The Singapore Model of Workfare: Three Suggestions
ETHOS Issue 03, Oct 2007
In a market economy, pay and volume of joblessness are jointly determined. Any policy, such as the Workfare Income Supplement (WIS) scheme, which affects a person’s pay will invariably affect the other factor, unemployment. In the current environment of rising property prices, upward revisions of medium-term growth forecasts, and declining unemployment, this point might seem moot. Yet, the establishment of Singapore’s fourth pillar of social security provides the opportunity to look much farther ahead, of some 20 to 30 years.
LONG-TERM RATE OF UNEMPLOYMENT
In my research, I found that based upon our historical experience from 1967 to 2002, the minimum growth rate of real Gross Domestic Product (GDP) required to keep the current unemployment rate from rising is 7.1%.1 A more detailed analysis with Ho Kong Weng by sub-periods, however, showed that the minimum real GDP growth rate required to keep the unemployment rate steady fell from 9.1% for the period 1967 to 1984 to 6.3% for the period 1984 to 2003.2 The pickup of the economy in the last three to four years, and the revision of growth forecast upwards to the 4% to 6% range over the next five to 10 years, may paradoxically set the stage for rising joblessness if growth fails to hit or exceed the high end of the forecast. If this analysis is correct, we may want to evaluate whether the WIS scheme is able to boost the pay of low-skilled workers as well as to reduce joblessness.
WIS: THREE DESIGN MODIFICATIONS NEEDED
The broad design features of the WIS appear to this writer to have the potential both to boost the pay of low-skilled workers and to expand their employment. The large presence of older workers in the current cohort of the less skilled workforce and retirement income inadequacy among older workers arising from increased longevity have led the Government to tune the WIS to boost pay and employment of older workers (i.e., over the age of 35). However, it is likely that in the future, some of its features may need to be tweaked.

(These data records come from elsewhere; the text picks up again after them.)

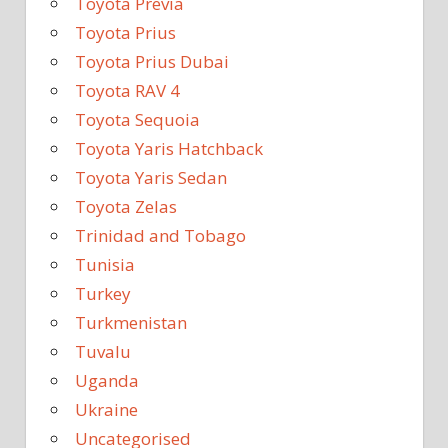
Toyota Previa
Toyota Prius
Toyota Prius Dubai
Toyota RAV 4
Toyota Sequoia
Toyota Yaris Hatchback
Toyota Yaris Sedan
Toyota Zelas
Trinidad and Tobago
Tunisia
Turkey
Turkmenistan
Tuvalu
Uganda
Ukraine
Uncategorised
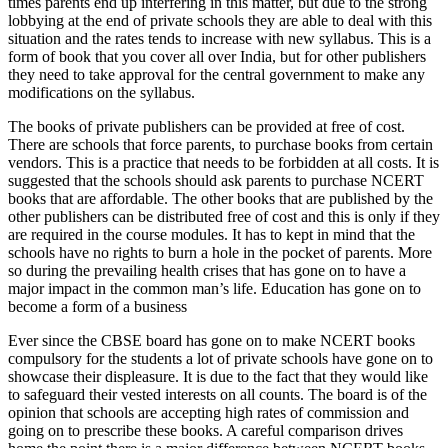
times parents end up interfering in this matter, but due to the strong
lobbying at the end of private schools they are able to deal with this
situation and the rates tends to increase with new syllabus. This is a
form of book that you cover all over India, but for other publishers
they need to take approval for the central government to make any
modifications on the syllabus.
The books of private publishers can be provided at free of cost.
There are schools that force parents, to purchase books from certain
vendors. This is a practice that needs to be forbidden at all costs. It is
suggested that the schools should ask parents to purchase NCERT
books that are affordable. The other books that are published by the
other publishers can be distributed free of cost and this is only if they
are required in the course modules. It has to kept in mind that the
schools have no rights to burn a hole in the pocket of parents. More
so during the prevailing health crises that has gone on to have a
major impact in the common man’s life. Education has gone on to
become a form of a business
Ever since the CBSE board has gone on to make NCERT books
compulsory for the students a lot of private schools have gone on to
showcase their displeasure. It is due to the fact that they would like
to safeguard their vested interests on all counts. The board is of the
opinion that schools are accepting high rates of commission and
going on to prescribe these books. A careful comparison drives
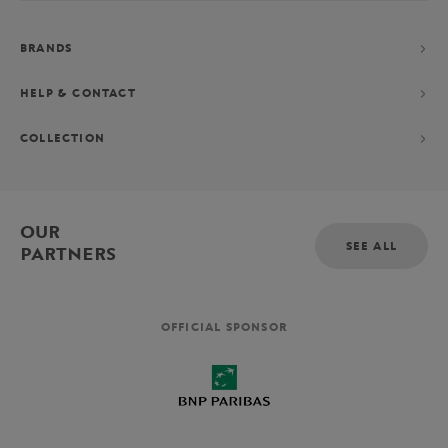
BRANDS
HELP & CONTACT
COLLECTION
OUR
SEE ALL
PARTNERS
OFFICIAL SPONSOR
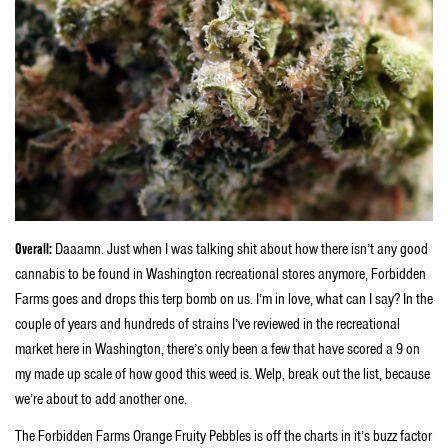
Overall:
Daaamn. Just when I was talking shit about how there isn’t any good
cannabis to be found in Washington recreational stores anymore, Forbidden
Farms goes and drops this terp bomb on us. I’m in love, what can I say? In the
couple of years and hundreds of strains I’ve reviewed in the recreational
market here in Washington, there’s only been a few that have scored a 9 on
my made up scale of how good this weed is. Welp, break out the list, because
we’re about to add another one.
The Forbidden Farms Orange Fruity Pebbles is off the charts in it’s buzz factor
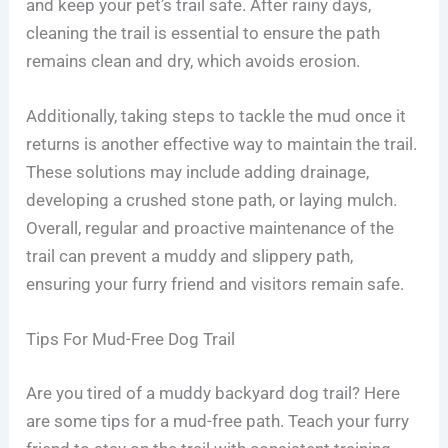
and keep your pet’s trail safe. After rainy days,
cleaning the trail is essential to ensure the path
remains clean and dry, which avoids erosion.
Additionally, taking steps to tackle the mud once it
returns is another effective way to maintain the trail.
These solutions may include adding drainage,
developing a crushed stone path, or laying mulch.
Overall, regular and proactive maintenance of the
trail can prevent a muddy and slippery path,
ensuring your furry friend and visitors remain safe.
Tips For Mud-Free Dog Trail
Are you tired of a muddy backyard dog trail? Here
are some tips for a mud-free path. Teach your furry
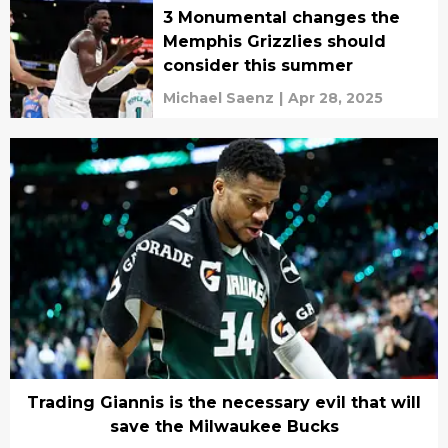
3 Monumental changes the
Memphis Grizzlies should
consider this summer
Michael Saenz
|
Apr 28, 2025
Trading Giannis is the necessary evil that will
save the Milwaukee Bucks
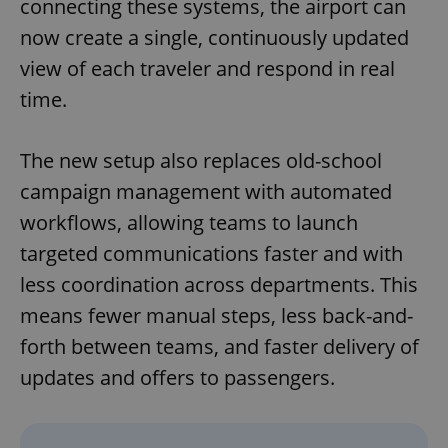
connecting these systems, the airport can
now create a single, continuously updated
view of each traveler and respond in real
time.
The new setup also replaces old-school
campaign management with automated
workflows, allowing teams to launch
targeted communications faster and with
less coordination across departments. This
means fewer manual steps, less back-and-
forth between teams, and faster delivery of
updates and offers to passengers.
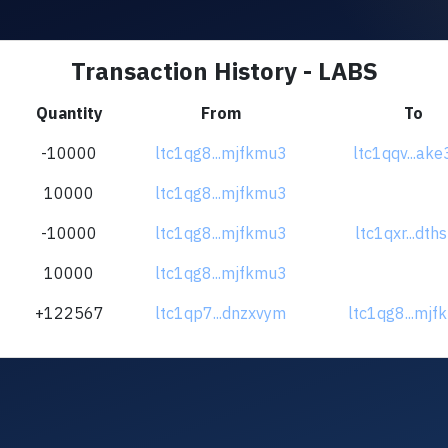
Transaction History - LABS
Quantity
From
To
-10000
ltc1qg8...mjfkmu3
ltc1qqv...ake
10000
ltc1qg8...mjfkmu3
-10000
ltc1qg8...mjfkmu3
ltc1qxr...dth
10000
ltc1qg8...mjfkmu3
+122567
ltc1qp7...dnzxvym
ltc1qg8...mj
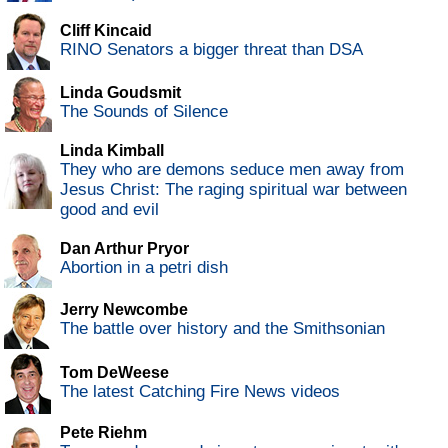
Cliff Kincaid
RINO Senators a bigger threat than DSA
Linda Goudsmit
The Sounds of Silence
Linda Kimball
They who are demons seduce men away from
Jesus Christ: The raging spiritual war between
good and evil
Dan Arthur Pryor
Abortion in a petri dish
Jerry Newcombe
The battle over history and the Smithsonian
Tom DeWeese
The latest Catching Fire News videos
Pete Riehm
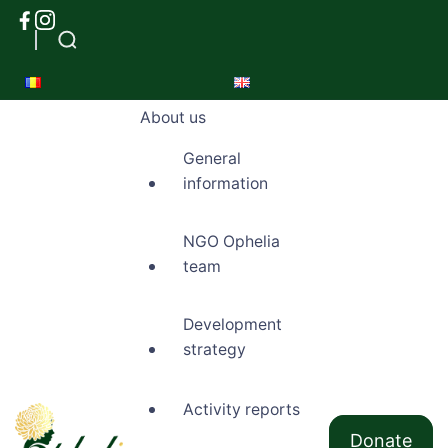
About us
General
information
NGO Ophelia
team
Development
strategy
Activity reports
Donate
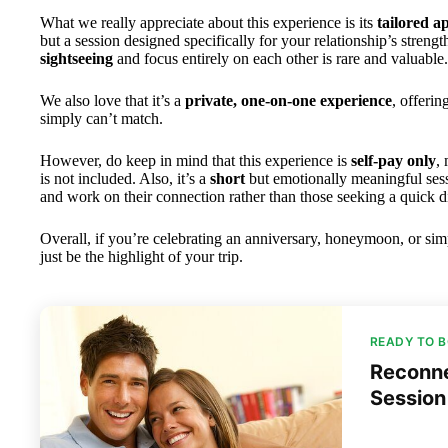
What we really appreciate about this experience is its
tailored 
but a session designed specifically for your relationship’s streng
sightseeing
and focus entirely on each other is rare and valuable.
We also love that it’s a
private, one-on-one experience
, offerin
simply can’t match.
However, do keep in mind that this experience is
self-pay only
,
is not included. Also, it’s a
short
but emotionally meaningful sessi
and work on their connection rather than those seeking a quick di
Overall, if you’re celebrating an anniversary, honeymoon, or simp
just be the highlight of your trip.
READY TO 
Reconne
Session 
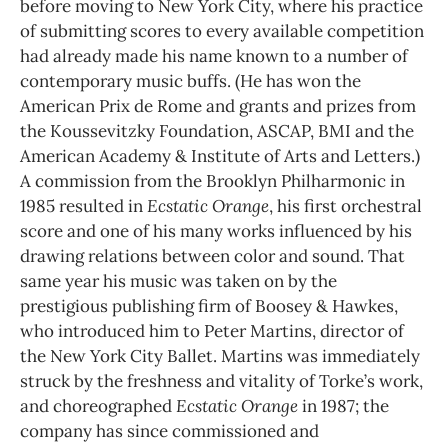
before moving to New York City, where his practice
of submitting scores to every available competition
had already made his name known to a number of
contemporary music buffs. (He has won the
American Prix de Rome and grants and prizes from
the Koussevitzky Foundation, ASCAP, BMI and the
American Academy & Institute of Arts and Letters.)
A commission from the Brooklyn Philharmonic in
1985 resulted in
Ecstatic Orange
, his first orchestral
score and one of his many works influenced by his
drawing relations between color and sound. That
same year his music was taken on by the
prestigious publishing firm of Boosey & Hawkes,
who introduced him to Peter Martins, director of
the New York City Ballet. Martins was immediately
struck by the freshness and vitality of Torke’s work,
and choreographed
Ecstatic Orange
in 1987; the
company has since commissioned and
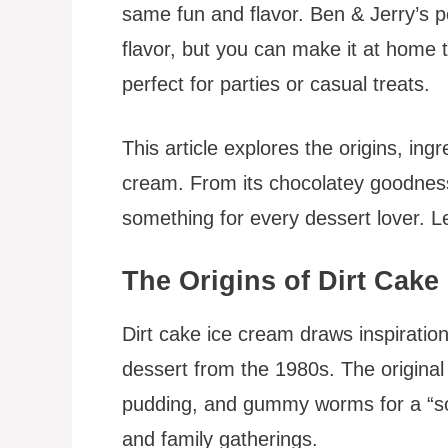
same fun and flavor. Ben & Jerry’s pop
flavor, but you can make it at home t
perfect for parties or casual treats.
This article explores the origins, ing
cream. From its chocolatey goodness 
something for every dessert lover. Let’
The Origins of Dirt Cake
Dirt cake ice cream draws inspiration
dessert from the 1980s. The origina
pudding, and gummy worms for a “soil”
and family gatherings.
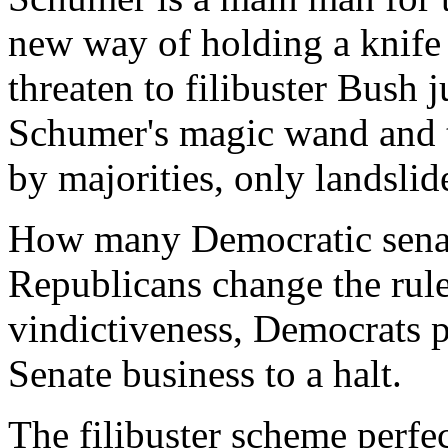
new way of holding a knife 
threaten to filibuster Bush 
Schumer's magic wand and 
by majorities, only landslid
How many Democratic senat
Republicans change the rule
vindictiveness, Democrats p
Senate business to a halt.
The filibuster scheme perfe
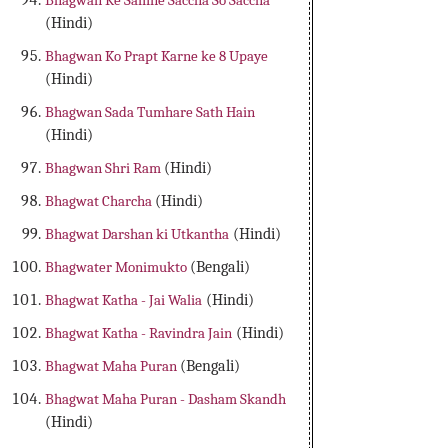
Bhagwan Ke Samne Saccha So Saccha
(Hindi)
Bhagwan Ko Prapt Karne ke 8 Upaye
(Hindi)
Bhagwan Sada Tumhare Sath Hain
(Hindi)
Bhagwan Shri Ram
(Hindi)
Bhagwat Charcha
(Hindi)
Bhagwat Darshan ki Utkantha
(Hindi)
Bhagwater Monimukto
(Bengali)
Bhagwat Katha - Jai Walia
(Hindi)
Bhagwat Katha - Ravindra Jain
(Hindi)
Bhagwat Maha Puran
(Bengali)
Bhagwat Maha Puran - Dasham Skandh
(Hindi)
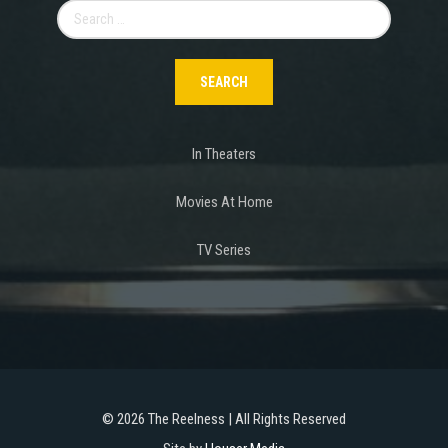
Search
for:
In Theaters
Movies At Home
TV Series
©
2026 The Reelness | All Rights Reserved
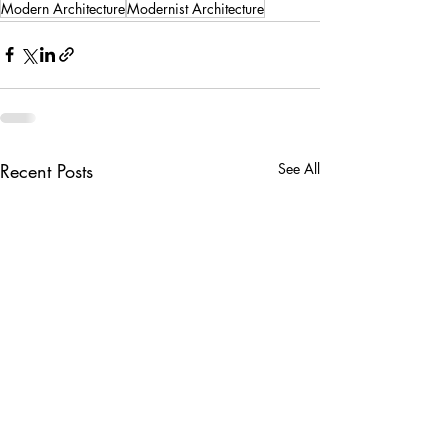
Modern Architecture
Modernist Architecture
Recent Posts
See All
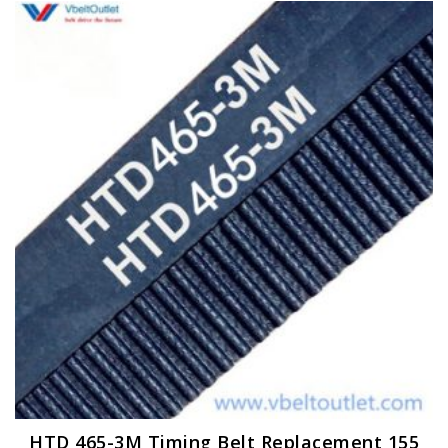
HTD 465-3M Timing Belt Replacement 155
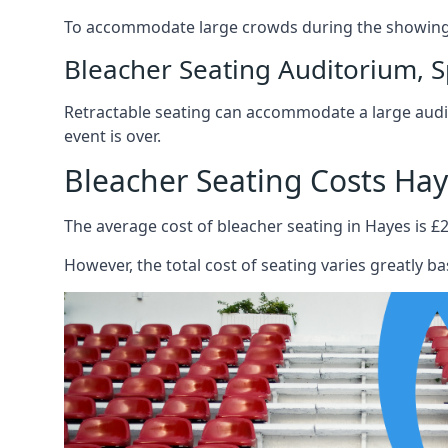
To accommodate large crowds during the showing o
Bleacher Seating Auditorium, S
Retractable seating can accommodate a large audie
event is over.
Bleacher Seating Costs Ha
The average cost of bleacher seating in Hayes is £2
However, the total cost of seating varies greatly bas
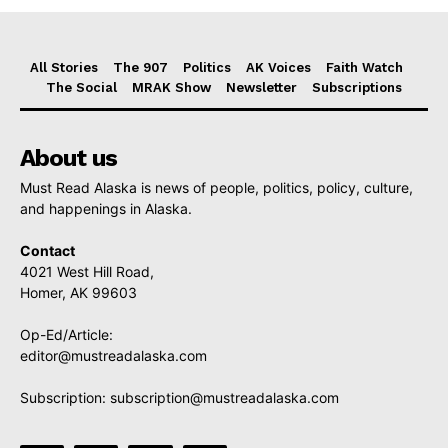
All Stories
The 907
Politics
AK Voices
Faith Watch
The Social
MRAK Show
Newsletter
Subscriptions
About us
Must Read Alaska is news of people, politics, policy, culture,
and happenings in Alaska.
Contact
4021 West Hill Road,
Homer, AK 99603
Op-Ed/Article:
editor@mustreadalaska.com
Subscription:
subscription@mustreadalaska.com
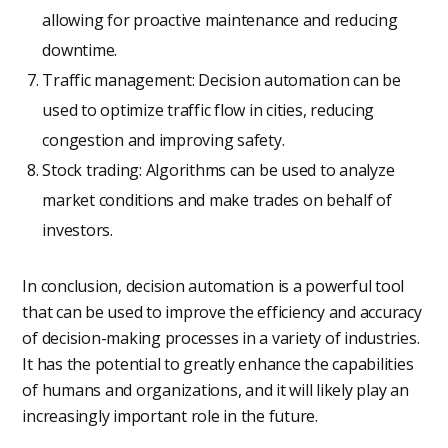
allowing for proactive maintenance and reducing
downtime.
Traffic management: Decision automation can be
used to optimize traffic flow in cities, reducing
congestion and improving safety.
Stock trading: Algorithms can be used to analyze
market conditions and make trades on behalf of
investors.
In conclusion, decision automation is a powerful tool
that can be used to improve the efficiency and accuracy
of decision-making processes in a variety of industries.
It has the potential to greatly enhance the capabilities
of humans and organizations, and it will likely play an
increasingly important role in the future.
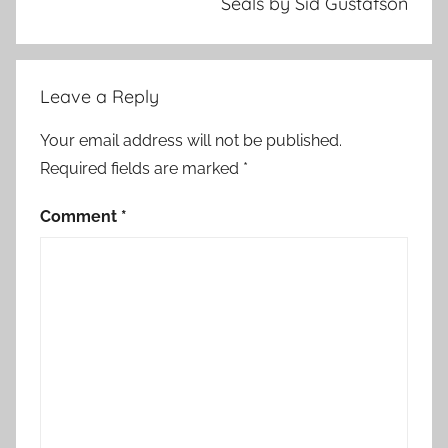
Seals by Sid Gustafson
Leave a Reply
Your email address will not be published.
Required fields are marked
*
Comment
*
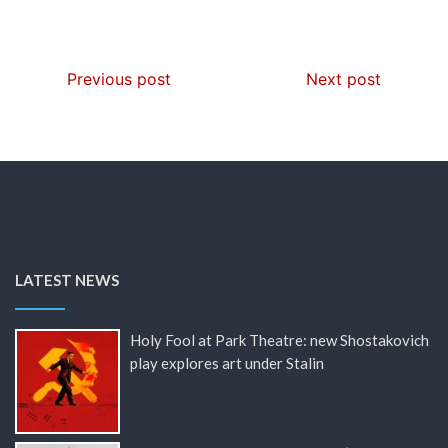
Previous post
Next post
LATEST NEWS
Holy Fool at Park Theatre: new Shostakovich
play explores art under Stalin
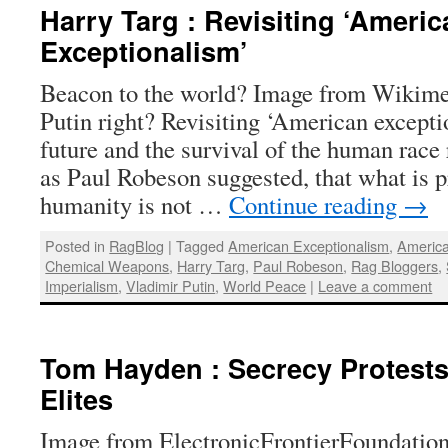
Harry Targ : Revisiting ‘Americ
Exceptionalism’
Beacon to the world? Image from Wiki
Putin right? Revisiting ‘American excepti
future and the survival of the human race r
as Paul Robeson suggested, that what is 
humanity is not …
Continue reading
→
Posted in
RagBlog
|
Tagged
American Exceptionalism
,
America
Chemical Weapons
,
Harry Targ
,
Paul Robeson
,
Rag Bloggers
,
Imperialism
,
Vladimir Putin
,
World Peace
|
Leave a comment
Tom Hayden : Secrecy Protests
Elites
Image from ElectronicFrontierFoundation 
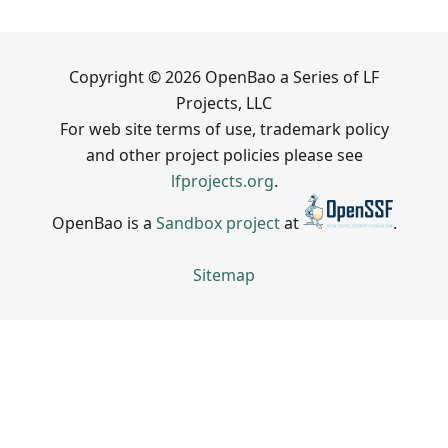
Copyright © 2026 OpenBao a Series of LF
Projects, LLC
For web site terms of use, trademark policy
and other project policies please see
lfprojects.org
.
OpenBao is a
Sandbox project
at
.
Sitemap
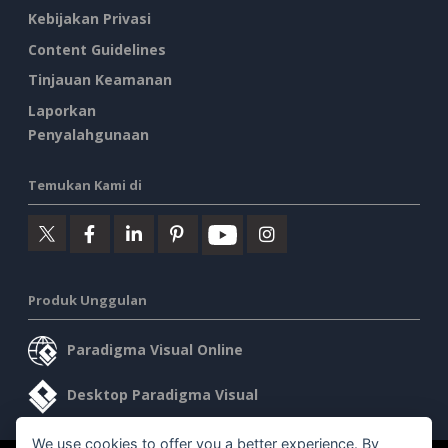
Kebijakan Privasi
Content Guidelines
Tinjauan Keamanan
Laporkan
Penyalahgunaan
Temukan Kami di
Produk Unggulan
Paradigma Visual Online
Desktop Paradigma Visual
We use cookies to offer you a better experience. By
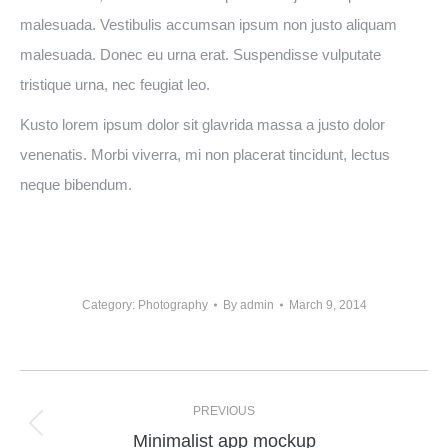
malesuada. Vestibulis accumsan ipsum non justo aliquam
malesuada. Donec eu urna erat. Suspendisse vulputate
tristique urna, nec feugiat leo.
Kusto lorem ipsum dolor sit glavrida massa a justo dolor
venenatis. Morbi viverra, mi non placerat tincidunt, lectus
neque bibendum.
Category:
Photography
By
admin
March 9, 2014
PREVIOUS
Minimalist app mockup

With a view to shifting the demand to low-skilled workers, a larger portion of the income supplement should be given directly to firms that employ these workers. It is sometimes suggested that firms attach a social stigma to workers whose employment fetches a subsidy. There is no apparent reason why this should be so when the employment subsidy scheme is a national initiative. Moreover, it boosts workers’ sense of worth when they receive their full pay directly from their employers rather than from the Government.
The next point is the size of the subsidy to be paid compared to spending on workers’ retraining. An optimal policy very likely combines financial incentives with schemes for retraining, job redesign and job-matching. However, the latter schemes could involve significant administrative costs such as assigning more administrators to track and manage individual cases of those receiving training. Such costs ought to be factored into a cost-benefit calculation of how effective the last tax dollar is being spent to help low-wage workers but risk being left out since they are much less explicit.
The third suggestion is to extend the WIS scheme to any full-time worker receiving a low wage—regardless of age—so long as it is above the legal age to work. This will allow a worker to be integrated into the mainstream of work early in life and when he or she starts a family. This should help WIS fulfil a more comprehensive role as an effective fourth pillar in Singapore’s social safety net.
NOTES
- Hoon, Hian Teck, “Future Job Prospects in Singapore,” in The Economic Prospects of Singapore, eds. Koh, Winston and Mariano, Roberto, (Singapore: Addison-Wesley, 2005, pp. 47–78).
- Koh, Winston and Mariano, Roberto, “Distance to Frontier and the Big Swings of the Unemployment Rate: What Room is Left for Monetary Policy?”, Kiel Working Paper No. 1347, Kiel Institute for World Economics (paper originally presented at conference entitled “The Phillips Curve and the Natural Rate of Unemployment” organised by Kiel Institute, Kiel, Germany, June 3–4, 2007).